They will release antimatter inside a chamber to see what happens
When we drop any object - that is, something made up of "matter" - what happens is that it "falls" to the ground due to the pull of gravity, right? But what if instead of matter, we drop antimatter ... What happens? Does it go against the ground and rise instead of falling? Odds are that antimatter behaves just like matter itself, but since no one can say with absolute certainty what happens, a team of CERN physicists is planning to experiment to find out.
Antimatter, as you may know, is basically composed of particles identical to those found in ordinary subatomic materials, but with opposite charges. Scientists believe that in nature it is probably created by neutron stars, plasma jets emitted by black holes and even the lightning of storms and even hurricanes, and its existence is beyond ephemeral, since when matter and the antimatter touch, they annihilate each other, releasing energy.
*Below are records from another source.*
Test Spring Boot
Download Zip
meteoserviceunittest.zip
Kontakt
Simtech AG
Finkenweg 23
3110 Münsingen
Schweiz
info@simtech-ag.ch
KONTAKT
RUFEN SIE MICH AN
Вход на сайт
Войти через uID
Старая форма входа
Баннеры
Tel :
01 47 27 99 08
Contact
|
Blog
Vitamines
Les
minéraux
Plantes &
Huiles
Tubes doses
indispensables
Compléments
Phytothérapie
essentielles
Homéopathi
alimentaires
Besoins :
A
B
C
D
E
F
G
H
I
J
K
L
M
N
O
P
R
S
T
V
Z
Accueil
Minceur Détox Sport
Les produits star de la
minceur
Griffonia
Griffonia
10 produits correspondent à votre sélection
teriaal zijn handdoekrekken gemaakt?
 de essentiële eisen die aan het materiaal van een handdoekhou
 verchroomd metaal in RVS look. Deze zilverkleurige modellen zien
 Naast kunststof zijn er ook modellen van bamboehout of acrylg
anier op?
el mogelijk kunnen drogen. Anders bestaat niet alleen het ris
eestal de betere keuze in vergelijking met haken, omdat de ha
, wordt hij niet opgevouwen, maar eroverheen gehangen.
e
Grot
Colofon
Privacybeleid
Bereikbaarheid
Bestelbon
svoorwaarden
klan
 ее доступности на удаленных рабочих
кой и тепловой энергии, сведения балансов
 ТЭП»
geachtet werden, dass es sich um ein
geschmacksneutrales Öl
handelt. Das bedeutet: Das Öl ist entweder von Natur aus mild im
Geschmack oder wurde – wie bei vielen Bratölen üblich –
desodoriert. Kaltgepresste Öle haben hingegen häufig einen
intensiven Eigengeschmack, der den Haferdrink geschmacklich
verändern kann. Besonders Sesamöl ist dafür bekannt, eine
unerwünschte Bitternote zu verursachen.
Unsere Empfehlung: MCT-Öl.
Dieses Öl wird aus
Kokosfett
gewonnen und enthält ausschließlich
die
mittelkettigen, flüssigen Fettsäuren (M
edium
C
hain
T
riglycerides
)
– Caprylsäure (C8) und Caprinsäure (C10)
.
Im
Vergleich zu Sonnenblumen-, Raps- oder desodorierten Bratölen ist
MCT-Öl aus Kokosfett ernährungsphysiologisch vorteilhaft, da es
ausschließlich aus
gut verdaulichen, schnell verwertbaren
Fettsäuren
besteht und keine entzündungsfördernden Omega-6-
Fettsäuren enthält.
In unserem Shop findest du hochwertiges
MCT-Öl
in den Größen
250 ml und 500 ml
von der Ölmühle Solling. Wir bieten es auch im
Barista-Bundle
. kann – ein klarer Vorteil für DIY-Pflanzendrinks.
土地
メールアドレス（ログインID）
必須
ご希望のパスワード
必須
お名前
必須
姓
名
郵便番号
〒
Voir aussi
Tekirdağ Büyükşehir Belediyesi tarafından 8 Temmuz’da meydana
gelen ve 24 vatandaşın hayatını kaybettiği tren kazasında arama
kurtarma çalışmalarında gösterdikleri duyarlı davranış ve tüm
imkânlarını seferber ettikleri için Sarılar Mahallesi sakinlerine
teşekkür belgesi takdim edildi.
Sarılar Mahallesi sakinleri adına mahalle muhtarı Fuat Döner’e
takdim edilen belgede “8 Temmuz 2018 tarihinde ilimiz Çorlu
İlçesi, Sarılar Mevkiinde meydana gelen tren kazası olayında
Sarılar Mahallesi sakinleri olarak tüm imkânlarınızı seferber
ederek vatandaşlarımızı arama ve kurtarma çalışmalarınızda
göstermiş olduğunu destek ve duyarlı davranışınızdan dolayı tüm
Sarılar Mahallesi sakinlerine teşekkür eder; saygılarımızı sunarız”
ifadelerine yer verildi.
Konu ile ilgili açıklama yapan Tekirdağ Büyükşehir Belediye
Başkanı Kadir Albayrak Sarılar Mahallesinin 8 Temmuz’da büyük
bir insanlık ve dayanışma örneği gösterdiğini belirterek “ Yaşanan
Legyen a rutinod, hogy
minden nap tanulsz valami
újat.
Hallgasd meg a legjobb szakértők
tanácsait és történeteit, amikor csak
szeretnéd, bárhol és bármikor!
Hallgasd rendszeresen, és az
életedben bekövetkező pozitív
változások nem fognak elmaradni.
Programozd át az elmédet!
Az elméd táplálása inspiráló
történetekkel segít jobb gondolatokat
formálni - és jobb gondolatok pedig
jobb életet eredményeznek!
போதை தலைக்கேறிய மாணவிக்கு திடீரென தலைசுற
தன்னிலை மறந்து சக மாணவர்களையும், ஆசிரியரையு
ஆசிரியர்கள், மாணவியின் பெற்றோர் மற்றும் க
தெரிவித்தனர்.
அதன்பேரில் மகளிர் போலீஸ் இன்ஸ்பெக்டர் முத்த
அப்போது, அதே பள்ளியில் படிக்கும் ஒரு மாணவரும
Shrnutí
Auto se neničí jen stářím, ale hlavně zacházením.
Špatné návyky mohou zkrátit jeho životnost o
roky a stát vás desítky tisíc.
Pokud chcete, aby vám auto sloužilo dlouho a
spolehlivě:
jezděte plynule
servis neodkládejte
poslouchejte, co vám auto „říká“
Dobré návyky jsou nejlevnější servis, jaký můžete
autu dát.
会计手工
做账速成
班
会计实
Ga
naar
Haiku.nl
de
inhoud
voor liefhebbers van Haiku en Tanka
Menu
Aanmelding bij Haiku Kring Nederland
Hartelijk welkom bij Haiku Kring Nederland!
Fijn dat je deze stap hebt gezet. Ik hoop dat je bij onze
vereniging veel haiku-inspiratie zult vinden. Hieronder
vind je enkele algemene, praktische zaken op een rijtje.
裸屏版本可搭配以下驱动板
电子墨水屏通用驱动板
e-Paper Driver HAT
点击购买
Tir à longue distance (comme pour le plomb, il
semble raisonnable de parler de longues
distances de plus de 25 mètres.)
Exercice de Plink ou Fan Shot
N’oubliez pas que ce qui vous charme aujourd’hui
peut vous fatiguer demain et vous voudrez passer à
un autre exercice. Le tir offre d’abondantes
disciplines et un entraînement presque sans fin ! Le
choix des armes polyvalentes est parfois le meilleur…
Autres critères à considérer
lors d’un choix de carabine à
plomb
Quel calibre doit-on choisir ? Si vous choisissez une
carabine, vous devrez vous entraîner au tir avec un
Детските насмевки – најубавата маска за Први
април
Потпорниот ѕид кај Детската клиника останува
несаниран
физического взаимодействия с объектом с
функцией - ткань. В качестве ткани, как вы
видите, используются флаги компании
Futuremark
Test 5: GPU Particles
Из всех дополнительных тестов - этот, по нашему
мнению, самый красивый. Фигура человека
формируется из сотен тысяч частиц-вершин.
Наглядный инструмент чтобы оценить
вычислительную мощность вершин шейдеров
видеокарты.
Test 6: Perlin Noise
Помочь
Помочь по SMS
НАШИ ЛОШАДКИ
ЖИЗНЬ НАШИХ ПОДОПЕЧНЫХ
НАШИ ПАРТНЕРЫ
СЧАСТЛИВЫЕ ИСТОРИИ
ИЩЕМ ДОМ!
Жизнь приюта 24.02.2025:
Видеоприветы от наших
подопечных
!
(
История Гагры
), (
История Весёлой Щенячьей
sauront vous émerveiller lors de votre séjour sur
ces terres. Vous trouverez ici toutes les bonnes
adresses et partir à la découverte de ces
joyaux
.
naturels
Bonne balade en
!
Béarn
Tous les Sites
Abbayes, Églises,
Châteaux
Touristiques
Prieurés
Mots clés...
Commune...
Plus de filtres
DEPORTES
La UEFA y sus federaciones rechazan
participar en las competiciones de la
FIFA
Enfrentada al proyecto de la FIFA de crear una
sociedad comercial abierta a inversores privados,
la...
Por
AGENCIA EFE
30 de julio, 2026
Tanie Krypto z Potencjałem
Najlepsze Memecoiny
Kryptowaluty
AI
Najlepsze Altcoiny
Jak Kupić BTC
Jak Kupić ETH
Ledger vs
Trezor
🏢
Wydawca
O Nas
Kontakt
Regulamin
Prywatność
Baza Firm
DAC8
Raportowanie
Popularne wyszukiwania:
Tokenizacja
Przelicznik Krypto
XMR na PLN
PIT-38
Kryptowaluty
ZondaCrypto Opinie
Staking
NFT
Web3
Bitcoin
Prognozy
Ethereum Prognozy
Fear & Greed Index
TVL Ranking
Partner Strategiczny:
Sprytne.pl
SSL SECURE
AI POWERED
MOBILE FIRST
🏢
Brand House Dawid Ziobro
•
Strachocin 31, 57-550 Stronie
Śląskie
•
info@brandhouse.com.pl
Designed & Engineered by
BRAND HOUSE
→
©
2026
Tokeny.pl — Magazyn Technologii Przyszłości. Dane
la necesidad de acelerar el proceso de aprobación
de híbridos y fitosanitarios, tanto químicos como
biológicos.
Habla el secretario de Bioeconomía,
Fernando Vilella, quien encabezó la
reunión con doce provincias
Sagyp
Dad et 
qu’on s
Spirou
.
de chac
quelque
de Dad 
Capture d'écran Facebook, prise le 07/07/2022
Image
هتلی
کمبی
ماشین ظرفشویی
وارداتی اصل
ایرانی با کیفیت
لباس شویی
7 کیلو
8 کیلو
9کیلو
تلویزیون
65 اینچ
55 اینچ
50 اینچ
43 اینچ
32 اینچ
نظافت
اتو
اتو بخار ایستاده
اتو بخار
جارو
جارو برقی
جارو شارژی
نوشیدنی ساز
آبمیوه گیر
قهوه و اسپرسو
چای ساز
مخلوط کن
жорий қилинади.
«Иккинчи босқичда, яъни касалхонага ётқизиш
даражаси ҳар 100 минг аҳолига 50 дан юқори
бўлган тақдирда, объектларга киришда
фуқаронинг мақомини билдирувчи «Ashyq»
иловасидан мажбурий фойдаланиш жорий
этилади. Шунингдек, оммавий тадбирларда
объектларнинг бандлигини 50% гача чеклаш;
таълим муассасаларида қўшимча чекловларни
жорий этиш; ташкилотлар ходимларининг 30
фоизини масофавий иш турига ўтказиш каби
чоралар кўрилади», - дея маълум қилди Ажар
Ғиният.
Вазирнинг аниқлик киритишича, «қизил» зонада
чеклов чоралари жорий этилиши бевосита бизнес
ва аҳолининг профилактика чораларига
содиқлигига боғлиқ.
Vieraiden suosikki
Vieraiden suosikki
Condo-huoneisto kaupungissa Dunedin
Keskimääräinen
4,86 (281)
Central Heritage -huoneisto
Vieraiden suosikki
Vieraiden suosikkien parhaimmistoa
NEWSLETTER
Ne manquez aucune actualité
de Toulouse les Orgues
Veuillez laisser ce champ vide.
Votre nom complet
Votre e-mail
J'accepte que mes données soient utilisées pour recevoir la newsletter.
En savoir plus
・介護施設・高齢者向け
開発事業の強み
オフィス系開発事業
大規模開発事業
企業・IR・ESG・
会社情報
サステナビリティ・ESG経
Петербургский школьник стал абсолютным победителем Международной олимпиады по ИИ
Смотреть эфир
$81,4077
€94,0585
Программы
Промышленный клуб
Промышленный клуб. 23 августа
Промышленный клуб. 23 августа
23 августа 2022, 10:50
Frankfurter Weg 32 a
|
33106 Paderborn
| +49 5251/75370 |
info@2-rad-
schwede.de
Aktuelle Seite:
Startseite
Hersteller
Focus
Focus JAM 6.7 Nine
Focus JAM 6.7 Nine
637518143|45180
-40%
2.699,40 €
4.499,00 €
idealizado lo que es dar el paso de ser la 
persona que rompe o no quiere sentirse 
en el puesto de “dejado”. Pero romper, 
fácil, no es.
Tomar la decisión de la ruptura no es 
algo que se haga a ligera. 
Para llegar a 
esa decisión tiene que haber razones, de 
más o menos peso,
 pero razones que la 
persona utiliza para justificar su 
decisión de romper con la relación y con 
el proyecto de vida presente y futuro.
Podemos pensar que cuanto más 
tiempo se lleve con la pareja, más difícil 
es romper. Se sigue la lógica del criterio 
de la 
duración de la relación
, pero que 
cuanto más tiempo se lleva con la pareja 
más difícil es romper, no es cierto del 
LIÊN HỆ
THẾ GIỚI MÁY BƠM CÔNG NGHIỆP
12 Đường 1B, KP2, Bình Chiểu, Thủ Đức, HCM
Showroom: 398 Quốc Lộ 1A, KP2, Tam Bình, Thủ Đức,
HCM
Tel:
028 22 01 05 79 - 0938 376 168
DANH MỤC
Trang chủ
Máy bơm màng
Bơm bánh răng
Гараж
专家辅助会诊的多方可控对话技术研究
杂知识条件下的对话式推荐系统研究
What could go wrong, isn't it?
Because of this feature, studying antimatter in the laboratory and under controlled conditions is no easy task! It is quite complicated to create small quantities of this material, and it has an absurd cost to produce, as it were little, is incredibly unstable. To give you an idea, a group of physicists were able to capture and isolate a bit of antimatter in 2010, and it was only possible to study it for a split second.
Things got a lot better in 2011, when the researchers managed to keep the antimatter from disintegrating for an incredible 16 minutes. But while scientists may have had more time to study the material at the time, there are still many mysteries about it unresolved - and now physicists want to find out how antimatter behaves when subjected to gravity.
According to Michael Irving of New Atlas, predictions suggest that antimatter should react in the same way as ordinary matter, but evidence must be taken - since physicists say there is a slim chance that it will act. differently than expected.
The team intends to perform 2 different tests, and in both experiments, scientists must first create some antimatter, release it from its electromagnetic “trap” inside a chamber and see what happens ( and us here at Mega if If we were the researchers conducting it there, we would keep our fingers crossed by chance! ).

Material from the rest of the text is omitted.